• Try it:
Which lines of the data hold the word "Haven"? Copy all of them.

Saved entries
■ ■ ■ ■ ■ ■ ■

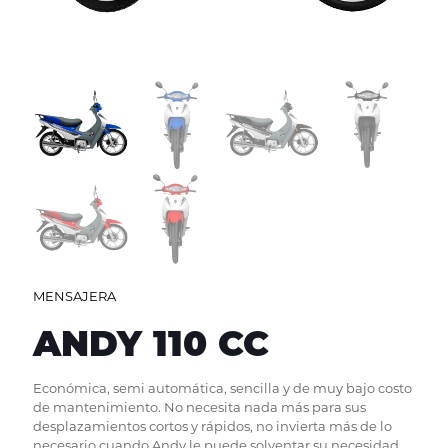
MENSAJERA
ANDY 110 CC
Económica, semi automática, sencilla y de muy bajo costo
de mantenimiento. No necesita nada más para sus
desplazamientos cortos y rápidos, no invierta más de lo
necesario cuando Andy le puede solventar su necesidad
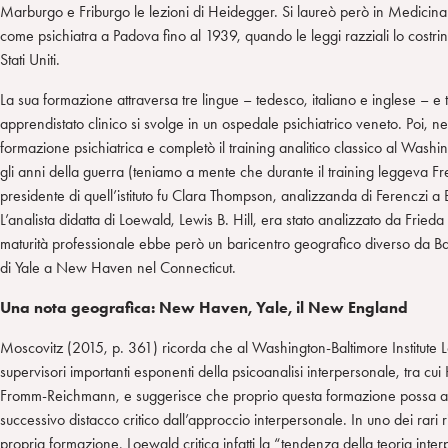
Marburgo e Friburgo le lezioni di Heidegger. Si laureò però in Medicin
come psichiatra a Padova fino al 1939, quando le leggi razziali lo costrinse
Stati Uniti.
La sua formazione attraversa tre lingue – tedesco, italiano e inglese – e tre
apprendistato clinico si svolge in un ospedale psichiatrico veneto. Poi, negl
formazione psichiatrica e completò il training analitico classico al Washin
gli anni della guerra (teniamo a mente che durante il training leggeva Fr
presidente di quell’istituto fu Clara Thompson, analizzanda di Ferenczi a 
L’analista didatta di Loewald, Lewis B. Hill, era stato analizzato da Fri
maturità professionale ebbe però un baricentro geografico diverso da Baltim
di Yale a New Haven nel Connecticut.
Una nota geografica: New Haven, Yale, il New England
Moscovitz (2015, p. 361) ricorda che al Washington-Baltimore Institute 
supervisori importanti esponenti della psicoanalisi interpersonale, tra cui
Fromm-Reichmann, e suggerisce che proprio questa formazione possa ave
successivo distacco critico dall’approccio interpersonale. In uno dei rari ri
propria formazione, Loewald critica infatti la “tendenza della teoria inter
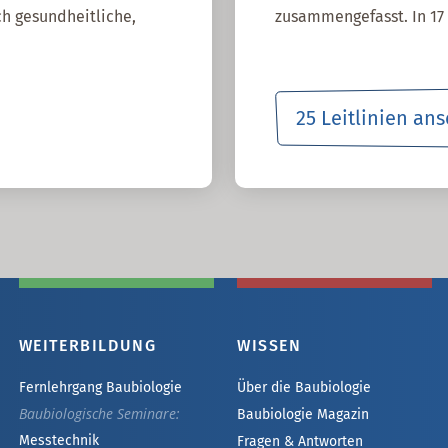
h gesundheitliche,
zusammengefasst. In 17 
25 Leitlinien an
WEITERBILDUNG
WISSEN
Fernlehrgang Baubiologie
Über die Baubiologie
Baubiologische Seminare:
Baubiologie Magazin
Messtechnik
Fragen & Antworten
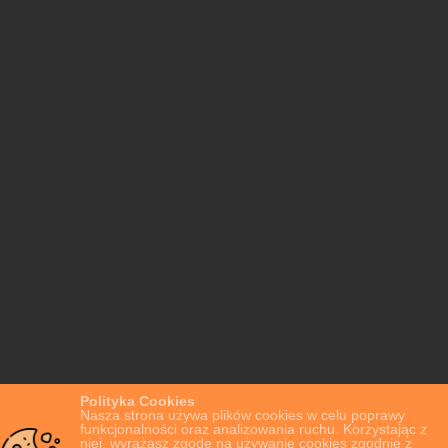
Polityka Cookies
Nasza strona używa plików cookies w celu poprawy
funkcjonalności oraz analizowania ruchu. Korzystając z
niej, wyrażasz zgodę na używanie cookies zgodnie z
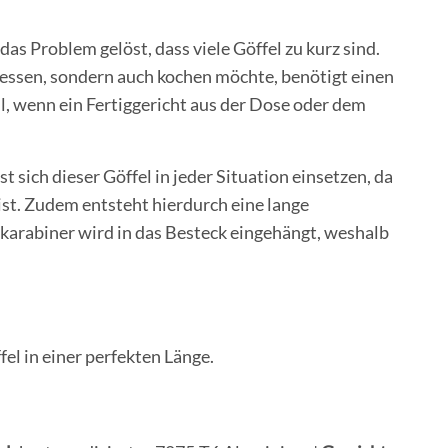
as Problem gelöst, dass viele Göffel zu kurz sind.
 essen, sondern auch kochen möchte, benötigt einen
all, wenn ein Fertiggericht aus der Dose oder dem
sich dieser Göffel in jeder Situation einsetzen, da
ist. Zudem entsteht hierdurch eine lange
karabiner wird in das Besteck eingehängt, weshalb
fel in einer perfekten Länge.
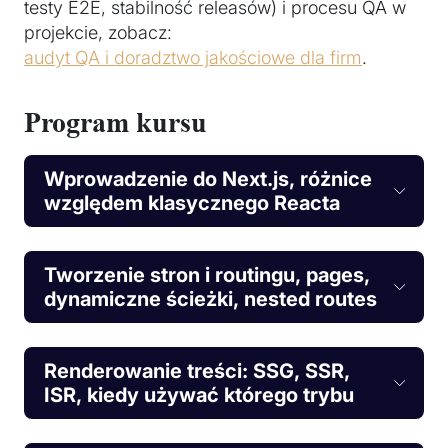
testy E2E, stabilność releasów) i procesu QA w
projekcie, zobacz:
audyt QA i doradztwo jakościowe dla firm
.
Program kursu
Wprowadzenie do Next.js, różnice
względem klasycznego Reacta
Tworzenie stron i routingu, pages,
dynamiczne ścieżki, nested routes
Renderowanie treści: SSG, SSR,
ISR, kiedy używać którego trybu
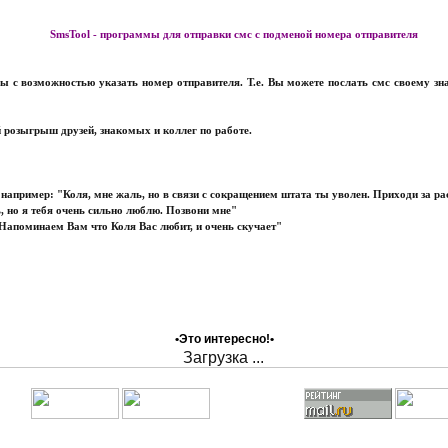
SmsTool - программы для отправки смс с подменой номера отправителя
ы с возможностью указать номер отправителя. Т.е. Вы можете послать смс своему зн
 розыгрыш друзей, знакомых и коллег по работе.
 например: "Коля, мне жаль, но в связи с сокращением штата ты уволен. Приходи за р
, но я тебя очень сильно люблю. Позвони мне"
 "Напоминаем Вам что Коля Вас любит, и очень скучает"
•Это интересно!•
Загрузка ...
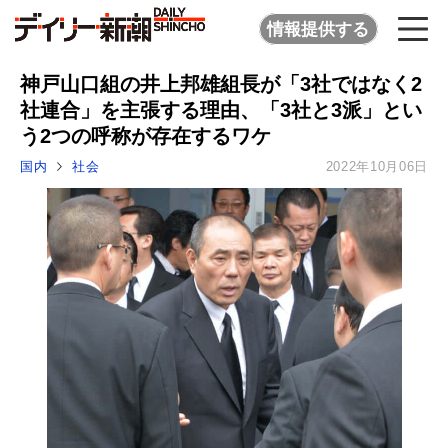
情報提供する
神戸山口組の井上邦雄組長が「3社ではなく2
社連合」を主張する理由、「3社と3派」とい
う2つの呼称が存在するワケ
国内
社会
2022年10月06日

■ ■ ■ ■ ■ ■ ■

• Response to the task:
di Yale a New Haven nel Connecticut.
Una nota geografica: New Haven, Yale, il New England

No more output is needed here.